Cambodian opposition leader Kem Sokha has been sentenced to 27 years under house arrest after being found guilty of treason, ending a three-year trial drawn out by COVID-19 and delays to allow government lawyers to find new evidence of the politician’s alleged crimes.
The judge at the Phnom Penh Municipal Court told the former president of the Cambodia National Rescue Party (CNRP) that he would be banned from politics and voting in elections indefinitely. Nor would he be able to meet anyone outside his family.
Kem Sokha was arrested in September 2017 without a warrant in a midnight raid on his home and taken to a provincial jail. Denied bail several times before eventually being released under house arrest, the prominent politician was charged with “conspiracy with a foreign power” under article 443 of Cambodia’s criminal code.
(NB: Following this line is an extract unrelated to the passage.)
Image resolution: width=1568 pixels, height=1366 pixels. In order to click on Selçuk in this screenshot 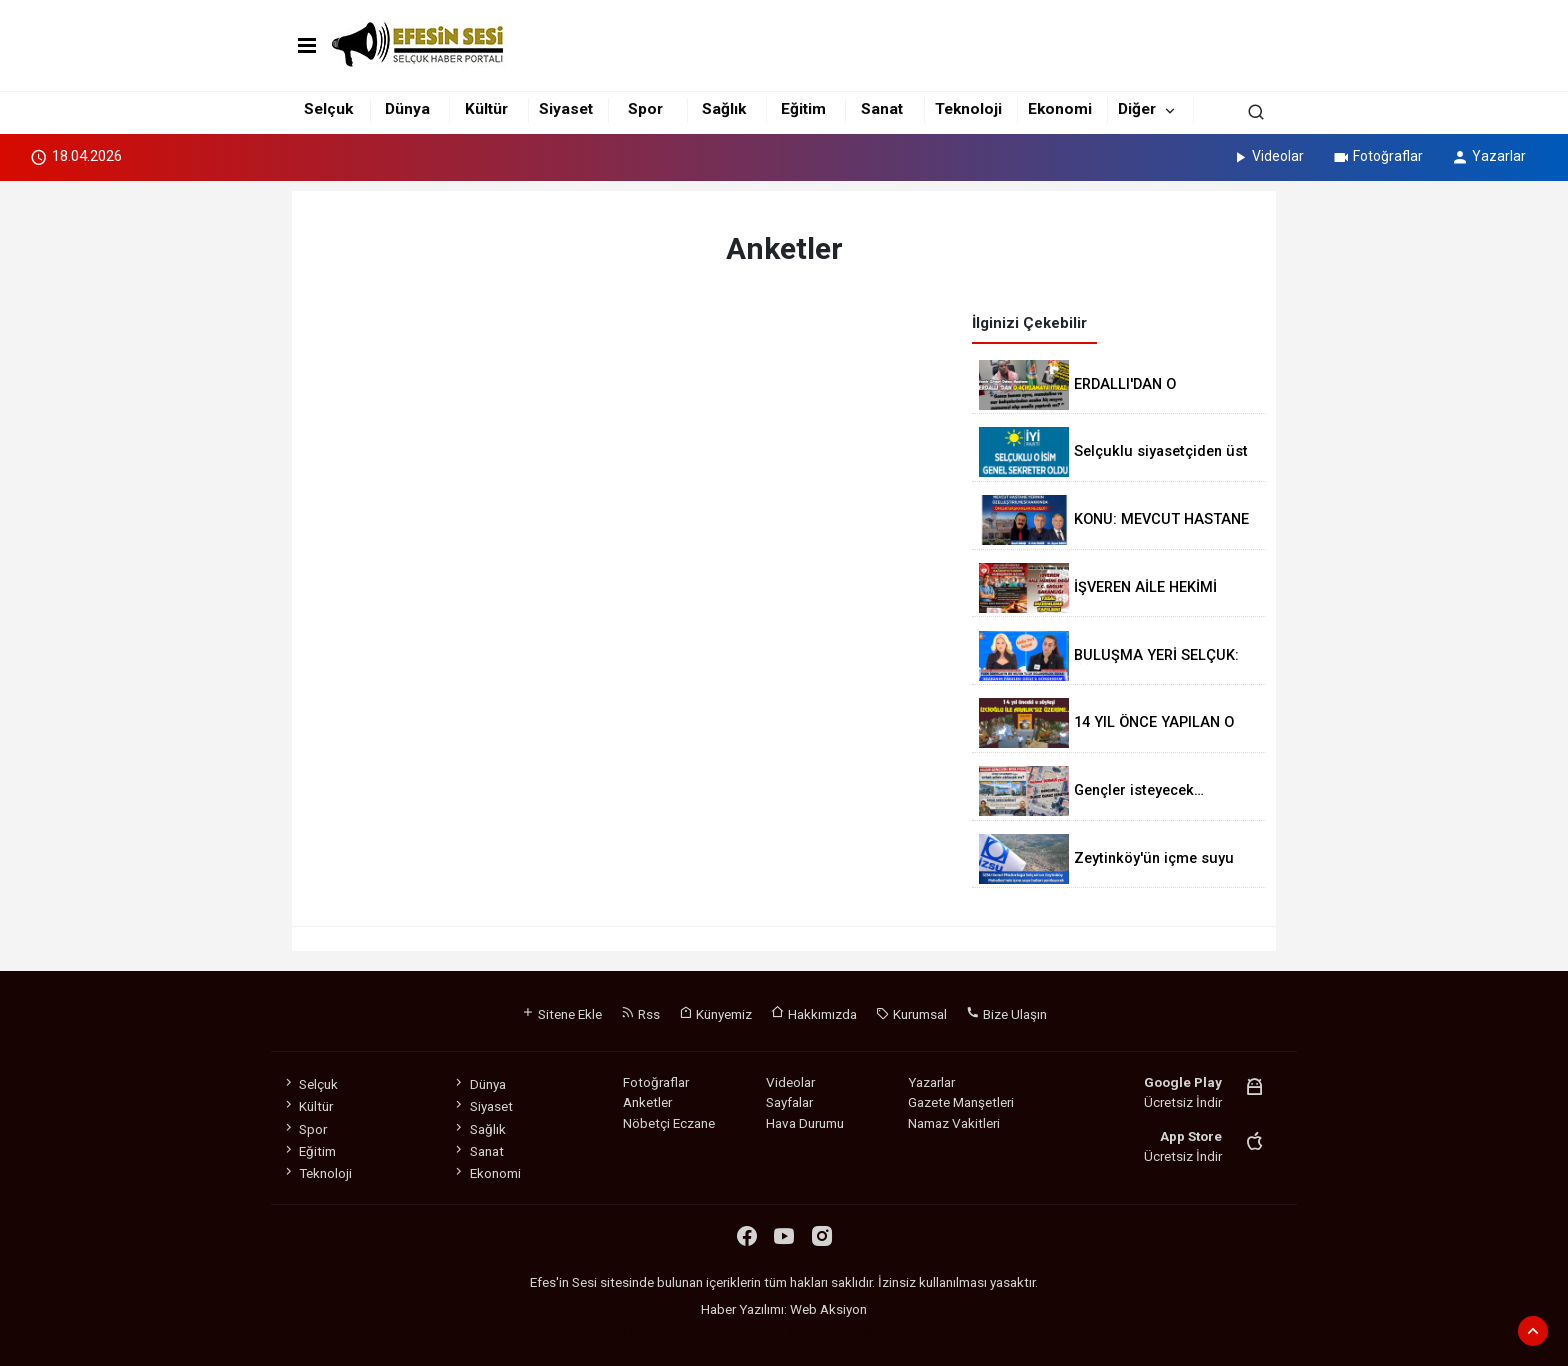, I will do `click(328, 109)`.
The CNRP was dissolved and the government, under the longtime ruler and Prime Minister Hun Sen, made it a crime to associate with the name or depict its leaders’ images. Without any effective opposition, Hun Sen’s Cambodian People’s Party (CPP) swept the board in national elections in 2018.
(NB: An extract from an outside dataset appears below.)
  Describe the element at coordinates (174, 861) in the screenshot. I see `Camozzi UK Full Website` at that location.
Shortly after Friday’s verdict was announced, the United States ambassador to Cambodia, W Patrick Murphy, tweeted that Washington was “deeply troubled” by the conviction. Kem Sokha had consistently denied the charges against him, saying he was only trying to win power through the ballot box.
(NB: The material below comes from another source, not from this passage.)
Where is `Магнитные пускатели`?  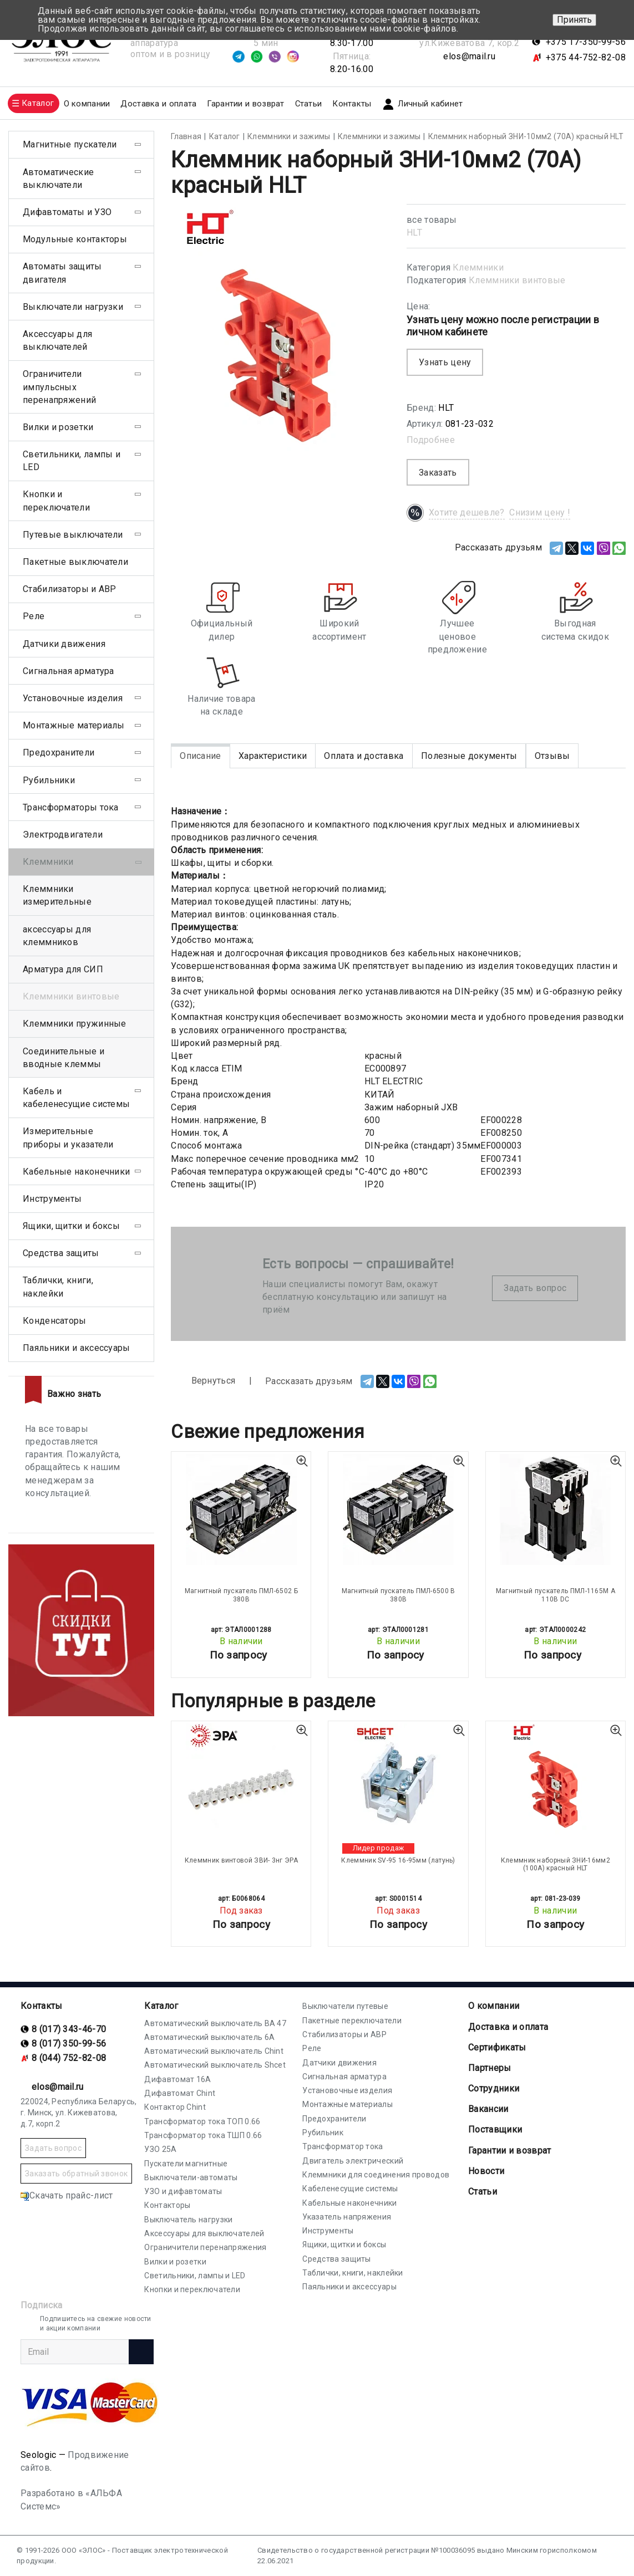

“[Kem Sokha’s] trial, built on a fabricated conspiracy, was a miscarriage of justice,” Murphy wrote. “Inclusive democracy would further the Cambodian people’s aspirations for a prosperous society that respects all voices and rights.”
Al Jazeera’s Tony Cheng, reporting from Bangkok, said Kem Sokha’s guilty verdict did not come as a surprise in a trial that had taken three years to complete and involved charges which had seen the opposition leader either held in detention or under house arrest since 2017.
“It seemed very unlikely there was going to be any leniency or certainly any chance of walking out of court today a free man,” Cheng said of the verdict.
“Nonetheless, the 27-year sentence on what, I think most people accept, are very trumped up charges seems very severe,” he said.
“This is effectively a life sentence” for the 69-year-old opposition leader, he added.